En el comedor de las monjas, un refugiado de Mali se levanta y nos escribe en la pizarra una canción en Bambara:
"Dos bebés buscan a mamá, dónde está mamá, mamá no está, ha tenido que ir al trabajo" 
La emoción embriaga la estancia.
¿Quién no recuerda ese momento de separación de la madre?
Todos aplauden, porque este hecho cotidiano que nos conecta con el despertar a una nueva cultura es la misma ligazón que la tenemos con la propia. Mamá no está, la raíz no está cerca, África está allí en el sur como un continente fantasma olvidado, región donde abundan los recursos naturales, la riqueza más profunda, pero el más esquilmado por el hombre blanco. ¿De qué sirve que el profesor de español les diga que la culpa es de Europa? Si ellos y ellas ya lo saben... 
La toma de conciencia con la política no les ayuda, les pone más tristes. 
Pero el profesor escribe la palabra justicia en la pizarra. Todos y todas sonríen con sus dientes blancos como el marfil que los cazadores del norte arrancan a los elefantes cuando van de safari. 

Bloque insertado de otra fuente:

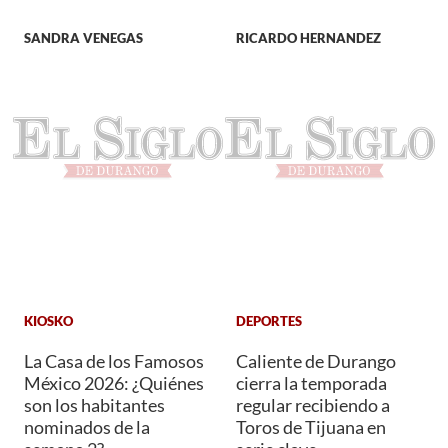
SANDRA VENEGAS
RICARDO HERNANDEZ
KIOSKO
DEPORTES
La Casa de los Famosos
Caliente de Durango
México 2026: ¿Quiénes
cierra la temporada
son los habitantes
regular recibiendo a
nominados de la
Toros de Tijuana en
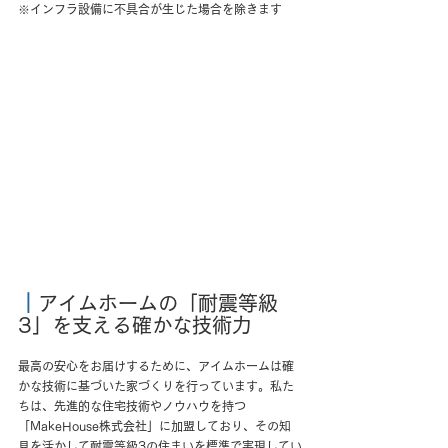
※インフラ設備に不具合が生じた場合を除きます
｜
アイムホームの「耐震等級
3」を支える確かな技術力
最高の安心をお届けするために、アイムホームは確
かな技術に基づいた家づくりを行っています。私た
ちは、先進的な住宅技術やノウハウを持つ
「MakeHouse株式会社」に加盟しており、その知
見を活かして耐震等級3の住まいを標準で実現してい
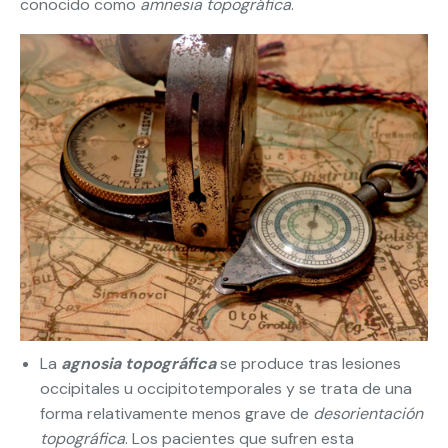
conocido como
amnesia topográfica
.
La
agnosia topográfica
se produce tras lesiones
occipitales u occipitotemporales y se trata de una
forma relativamente menos grave de
desorientación
topográfica
. Los pacientes que sufren esta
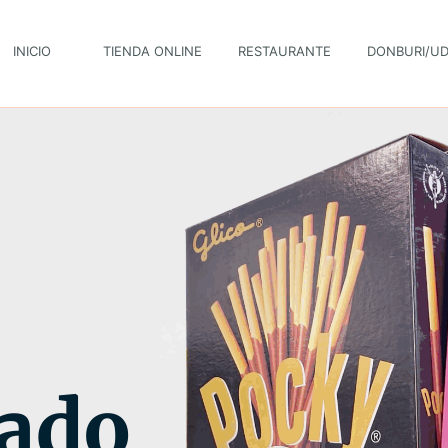
INICIO
TIENDA ONLINE
RESTAURANTE
DONBURI/U
ado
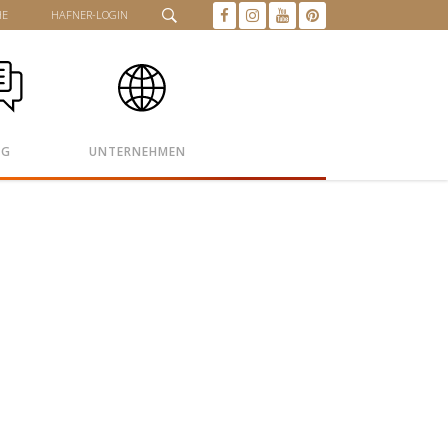
HE
HAFNER-LOGIN
OG
UNTERNEHMEN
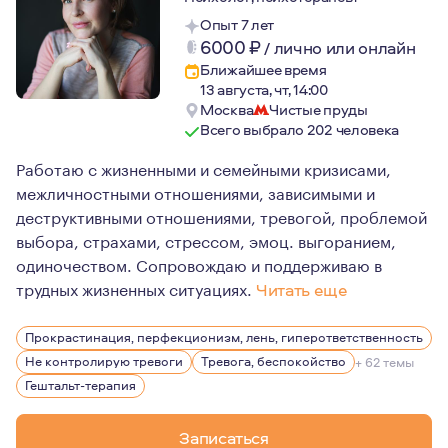
Опыт 7 лет
6000
₽
/
лично или онлайн
Ближайшее время
13 августа, чт, 14:00
Москва
Чистые пруды
Всего выбрало 202 человека
Работаю с жизненными и семейными кризисами,
межличностными отношениями, зависимыми и
деструктивными отношениями, тревогой, проблемой
выбора, страхами, стрессом, эмоц. выгоранием,
одиночеством. Сопровождаю и поддерживаю в
трудных жизненных ситуациях.
Читать еще
Я пришла в психологию в момент проживания сильного к
Прокрастинация, перфекционизм, лень, гиперответственность
На данный момент я имею достаточно опыта, знаний и р
Не контролирую тревоги
Тревога, беспокойство
+ 62 темы
Люблю жизнь во всём её многообразии, активные виды 
Гештальт-терапия
17 лет в стабильных отношениях, воспитываю 3 детей
Записаться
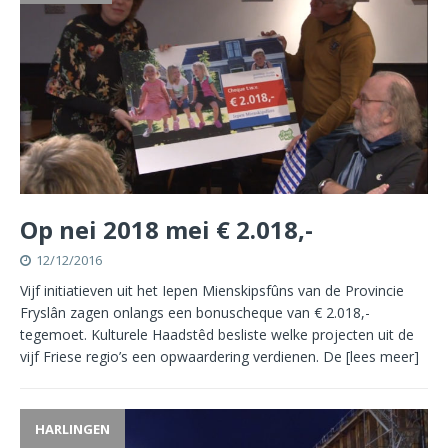
Op nei 2018 mei € 2.018,-
12/12/2016
Vijf initiatieven uit het Iepen Mienskipsfûns van de Provincie
Fryslân zagen onlangs een bonuscheque van € 2.018,-
tegemoet. Kulturele Haadstêd besliste welke projecten uit de
vijf Friese regio’s een opwaardering verdienen. De
[lees meer]
HARLINGEN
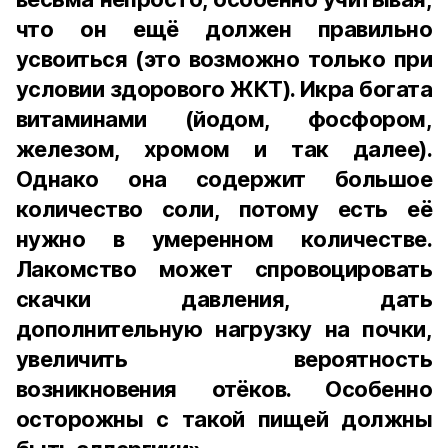
что он ещё должен правильно
усвоиться (это возможно только при
условии здорового ЖКТ). Икра богата
витаминами (йодом, фосфором,
железом, хромом и так далее).
Однако она содержит большое
количество соли, потому есть её
нужно в умеренном количестве.
Лакомство может спровоцировать
скачки давления, дать
дополнительную нагрузку на почки,
увеличить вероятность
возникновения отёков. Особенно
осторожны с такой пищей должны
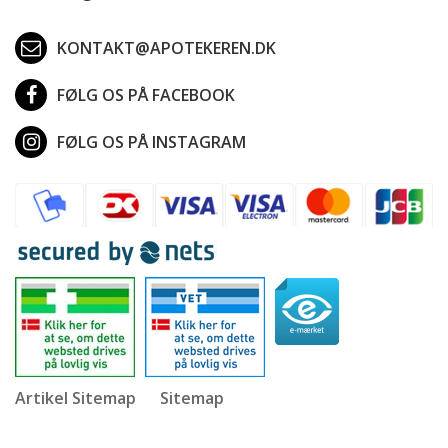
KONTAKT@APOTEKEREN.DK
FØLG OS PÅ FACEBOOK
FØLG OS PÅ INSTAGRAM
Artikel Sitemap
Sitemap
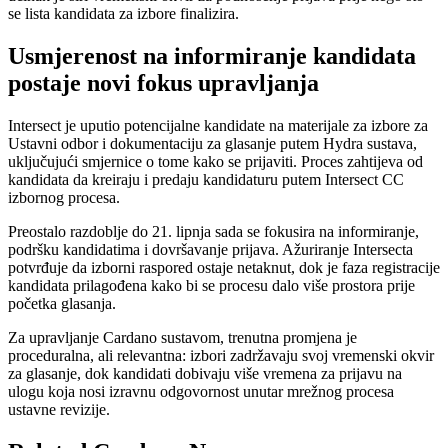
se lista kandidata za izbore finalizira.
Usmjerenost na informiranje kandidata
postaje novi fokus upravljanja
Intersect je uputio potencijalne kandidate na materijale za izbore za
Ustavni odbor i dokumentaciju za glasanje putem Hydra sustava,
uključujući smjernice o tome kako se prijaviti. Proces zahtijeva od
kandidata da kreiraju i predaju kandidaturu putem Intersect CC
izbornog procesa.
Preostalo razdoblje do 21. lipnja sada se fokusira na informiranje,
podršku kandidatima i dovršavanje prijava. Ažuriranje Intersecta
potvrđuje da izborni raspored ostaje netaknut, dok je faza registracije
kandidata prilagođena kako bi se procesu dalo više prostora prije
početka glasanja.
Za upravljanje Cardano sustavom, trenutna promjena je
proceduralna, ali relevantna: izbori zadržavaju svoj vremenski okvir
za glasanje, dok kandidati dobivaju više vremena za prijavu na
ulogu koja nosi izravnu odgovornost unutar mrežnog procesa
ustavne revizije.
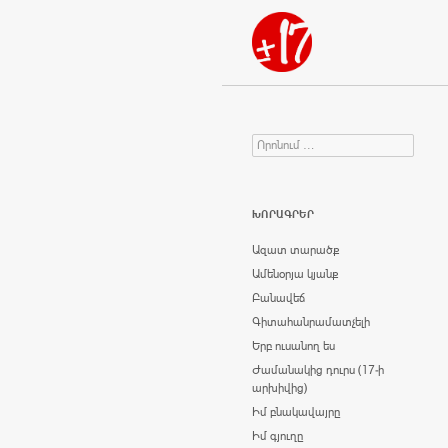
Որոնում
Search for:
ԽՈՐԱԳՐԵՐ
Ազատ տարածք
Ամենօրյա կյանք
Բանավեճ
Գիտահանրամատչելի
Երբ ուսանող ես
Ժամանակից դուրս (17-ի
արխիվից)
Իմ բնակավայրը
Իմ գյուղը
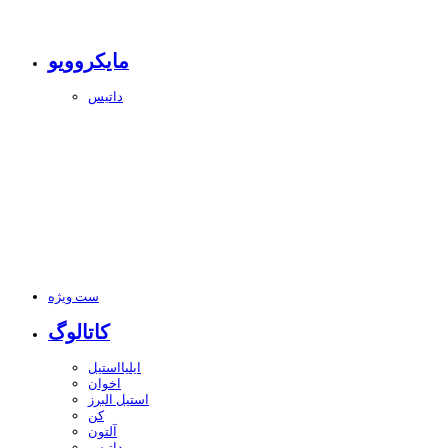
مایکروویو
داتیس
ست ویژه
کاتالوگ
ایلیااستیل
اخوان
استیل البرز
کن
آلتون
داتیس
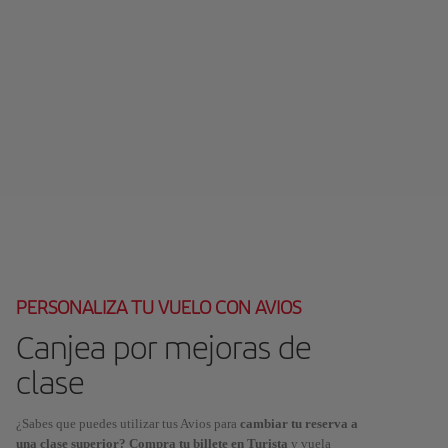
PERSONALIZA TU VUELO CON AVIOS
Canjea por mejoras de
clase
¿Sabes que puedes utilizar tus Avios para
cambiar tu reserva a
una clase superior? Compra tu billete en Turista
y vuela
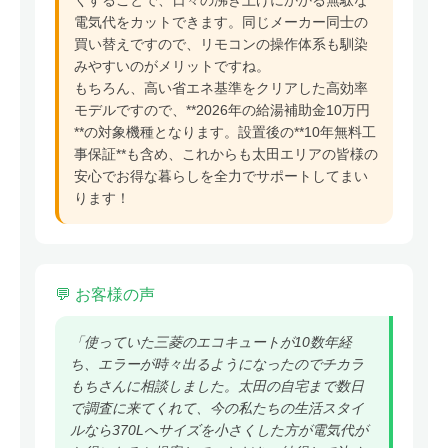
電気代をカットできます。同じメーカー同士の
買い替えですので、リモコンの操作体系も馴染
みやすいのがメリットですね。
もちろん、高い省エネ基準をクリアした高効率
モデルですので、**2026年の給湯補助金10万円
**の対象機種となります。設置後の**10年無料工
事保証**も含め、これからも太田エリアの皆様の
安心でお得な暮らしを全力でサポートしてまい
ります！
💬 お客様の声
「使っていた三菱のエコキュートが10数年経
ち、エラーが時々出るようになったのでチカラ
もちさんに相談しました。太田の自宅まで数日
で調査に来てくれて、今の私たちの生活スタイ
ルなら370Lへサイズを小さくした方が電気代が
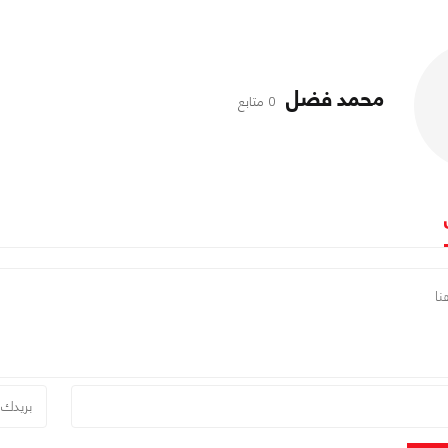
محمد فضل
0 متابع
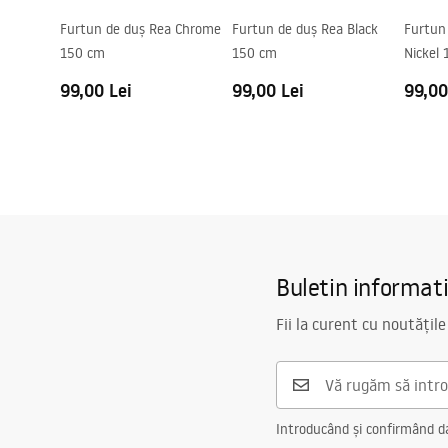
Furtun de duș Rea Chrome
Furtun de duș Rea Black
Furtun
150 cm
150 cm
Nickel
99,00 Lei
99,00 Lei
99,00
Buletin informat
Fii la curent cu noutățile
Introducând și confirmând dat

En el comedor de las monjas, las monjas entran regañando con malos modales y superioridad propia de un estatus social propio del de los patricios romanos. Las Damas Apostólicas llegan con su capa de invencibles, ajenas a la realidad de las calles, al frío metal del estupro de civilización a civilización, colocadas en su poltrona de caridad básica, a años luz de cualquier apelación a un mundo más justo y solidario. 
Se prosigue con Ismael Lo, y su Africa, que nos dice:
"D'ici ou d'ailleurs nous somm' des enfants d'Afrique"
Somos los hijos de África, sí. El profesor llora con sus nuevos hermanos y afirma que él también forma parte del batallón de los desheredados del mundo.